- _Task brief_:
Check every line of the entries for "Monday", and copy the lines that hold it.

Source data: Begin

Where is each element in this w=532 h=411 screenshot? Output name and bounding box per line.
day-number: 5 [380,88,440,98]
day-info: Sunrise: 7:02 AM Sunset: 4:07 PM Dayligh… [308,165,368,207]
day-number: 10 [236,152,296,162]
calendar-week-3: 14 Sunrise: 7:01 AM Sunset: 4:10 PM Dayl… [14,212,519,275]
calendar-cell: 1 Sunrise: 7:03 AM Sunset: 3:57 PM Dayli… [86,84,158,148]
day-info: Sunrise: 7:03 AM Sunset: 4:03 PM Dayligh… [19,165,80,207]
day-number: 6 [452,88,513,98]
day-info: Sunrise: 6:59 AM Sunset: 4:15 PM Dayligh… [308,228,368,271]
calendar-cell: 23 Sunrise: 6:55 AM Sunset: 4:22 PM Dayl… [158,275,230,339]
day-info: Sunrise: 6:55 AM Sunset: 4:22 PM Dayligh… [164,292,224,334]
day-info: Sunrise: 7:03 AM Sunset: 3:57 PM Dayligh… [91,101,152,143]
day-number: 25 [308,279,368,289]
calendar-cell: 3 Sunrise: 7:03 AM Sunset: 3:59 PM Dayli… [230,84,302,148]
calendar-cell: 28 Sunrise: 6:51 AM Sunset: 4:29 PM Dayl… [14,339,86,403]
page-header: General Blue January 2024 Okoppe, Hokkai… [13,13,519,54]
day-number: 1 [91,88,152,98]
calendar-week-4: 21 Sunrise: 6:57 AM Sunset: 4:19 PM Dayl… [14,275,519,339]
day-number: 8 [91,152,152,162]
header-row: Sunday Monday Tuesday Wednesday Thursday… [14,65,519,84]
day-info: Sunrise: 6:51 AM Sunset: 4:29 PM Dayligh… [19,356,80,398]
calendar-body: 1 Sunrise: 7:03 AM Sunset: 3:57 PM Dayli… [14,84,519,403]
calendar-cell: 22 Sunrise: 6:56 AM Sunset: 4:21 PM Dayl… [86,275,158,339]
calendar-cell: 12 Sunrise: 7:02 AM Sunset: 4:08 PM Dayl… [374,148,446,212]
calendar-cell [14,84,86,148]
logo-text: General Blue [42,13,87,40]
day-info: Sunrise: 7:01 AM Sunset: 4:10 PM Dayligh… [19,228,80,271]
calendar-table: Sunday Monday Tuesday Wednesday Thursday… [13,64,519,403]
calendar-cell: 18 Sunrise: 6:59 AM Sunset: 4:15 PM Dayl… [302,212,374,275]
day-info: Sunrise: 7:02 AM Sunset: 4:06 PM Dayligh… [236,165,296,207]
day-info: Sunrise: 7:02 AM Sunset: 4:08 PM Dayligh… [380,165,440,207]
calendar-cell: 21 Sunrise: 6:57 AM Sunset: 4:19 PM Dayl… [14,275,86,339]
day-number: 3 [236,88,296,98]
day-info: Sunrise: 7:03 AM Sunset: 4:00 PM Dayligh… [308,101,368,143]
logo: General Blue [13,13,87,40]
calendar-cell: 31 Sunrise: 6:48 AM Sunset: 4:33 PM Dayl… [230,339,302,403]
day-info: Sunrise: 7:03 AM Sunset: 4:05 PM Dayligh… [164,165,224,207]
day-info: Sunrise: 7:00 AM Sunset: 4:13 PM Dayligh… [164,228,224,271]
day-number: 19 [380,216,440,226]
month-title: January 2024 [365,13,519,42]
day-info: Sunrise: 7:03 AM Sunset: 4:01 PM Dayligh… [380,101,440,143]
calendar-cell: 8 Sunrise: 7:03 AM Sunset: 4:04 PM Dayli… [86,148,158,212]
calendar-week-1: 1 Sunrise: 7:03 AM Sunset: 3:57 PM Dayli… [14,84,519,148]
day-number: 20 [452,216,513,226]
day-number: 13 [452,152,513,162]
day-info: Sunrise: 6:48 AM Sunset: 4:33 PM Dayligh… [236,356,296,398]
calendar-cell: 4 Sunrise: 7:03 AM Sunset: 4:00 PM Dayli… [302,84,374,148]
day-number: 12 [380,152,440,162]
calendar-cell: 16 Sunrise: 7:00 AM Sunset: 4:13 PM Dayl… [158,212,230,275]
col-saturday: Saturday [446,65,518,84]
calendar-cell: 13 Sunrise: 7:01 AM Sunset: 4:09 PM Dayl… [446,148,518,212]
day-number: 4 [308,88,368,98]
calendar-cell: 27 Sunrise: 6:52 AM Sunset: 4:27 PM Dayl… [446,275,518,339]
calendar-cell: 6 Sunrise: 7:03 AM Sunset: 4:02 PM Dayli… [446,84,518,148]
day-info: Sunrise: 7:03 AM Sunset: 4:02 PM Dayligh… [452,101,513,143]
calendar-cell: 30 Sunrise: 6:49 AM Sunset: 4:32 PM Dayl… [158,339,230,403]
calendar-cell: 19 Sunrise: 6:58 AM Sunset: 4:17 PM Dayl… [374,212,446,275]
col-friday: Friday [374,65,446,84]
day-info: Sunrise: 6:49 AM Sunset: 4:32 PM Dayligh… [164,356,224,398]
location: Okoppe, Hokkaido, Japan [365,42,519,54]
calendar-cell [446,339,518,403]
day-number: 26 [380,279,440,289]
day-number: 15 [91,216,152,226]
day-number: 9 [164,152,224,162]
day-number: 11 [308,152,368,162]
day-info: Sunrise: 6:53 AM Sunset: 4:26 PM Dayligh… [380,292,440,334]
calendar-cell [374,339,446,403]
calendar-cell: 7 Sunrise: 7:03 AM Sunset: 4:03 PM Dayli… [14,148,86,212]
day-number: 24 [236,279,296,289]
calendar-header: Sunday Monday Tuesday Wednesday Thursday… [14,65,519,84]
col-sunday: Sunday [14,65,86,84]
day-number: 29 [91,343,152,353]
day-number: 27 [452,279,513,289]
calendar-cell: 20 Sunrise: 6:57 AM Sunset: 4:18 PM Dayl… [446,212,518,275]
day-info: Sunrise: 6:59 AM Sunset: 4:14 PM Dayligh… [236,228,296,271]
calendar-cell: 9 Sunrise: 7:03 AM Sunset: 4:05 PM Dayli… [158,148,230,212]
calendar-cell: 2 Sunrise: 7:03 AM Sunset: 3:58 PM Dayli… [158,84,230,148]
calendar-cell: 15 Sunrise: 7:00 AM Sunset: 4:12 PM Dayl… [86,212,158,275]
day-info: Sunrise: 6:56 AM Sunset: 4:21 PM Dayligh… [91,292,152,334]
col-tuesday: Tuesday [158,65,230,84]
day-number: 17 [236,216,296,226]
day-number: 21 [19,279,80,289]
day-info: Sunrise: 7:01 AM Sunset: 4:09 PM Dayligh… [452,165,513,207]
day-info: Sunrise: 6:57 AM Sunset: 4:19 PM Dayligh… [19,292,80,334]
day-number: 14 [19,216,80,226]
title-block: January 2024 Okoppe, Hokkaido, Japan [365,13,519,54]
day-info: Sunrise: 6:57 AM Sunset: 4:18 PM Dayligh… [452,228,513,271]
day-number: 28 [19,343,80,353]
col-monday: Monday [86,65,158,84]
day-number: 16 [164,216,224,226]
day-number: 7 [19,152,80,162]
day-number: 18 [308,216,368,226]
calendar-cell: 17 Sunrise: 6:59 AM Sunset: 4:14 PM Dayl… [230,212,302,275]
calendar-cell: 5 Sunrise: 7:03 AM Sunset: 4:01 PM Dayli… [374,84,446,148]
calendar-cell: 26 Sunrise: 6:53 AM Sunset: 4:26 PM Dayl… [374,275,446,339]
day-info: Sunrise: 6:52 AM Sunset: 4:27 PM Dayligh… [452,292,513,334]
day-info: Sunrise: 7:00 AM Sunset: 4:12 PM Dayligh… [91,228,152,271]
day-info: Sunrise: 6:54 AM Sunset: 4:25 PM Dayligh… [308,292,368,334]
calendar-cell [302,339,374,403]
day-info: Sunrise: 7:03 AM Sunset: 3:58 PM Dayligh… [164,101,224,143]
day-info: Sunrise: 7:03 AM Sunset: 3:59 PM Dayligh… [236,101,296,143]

Source data: End

- _Output for this exercise_:
header-row: Sunday Monday Tuesday Wednesday Thursday… [14,65,519,84]
calendar-table: Sunday Monday Tuesday Wednesday Thursday… [13,64,519,403]
calendar-header: Sunday Monday Tuesday Wednesday Thursday… [14,65,519,84]
col-monday: Monday [86,65,158,84]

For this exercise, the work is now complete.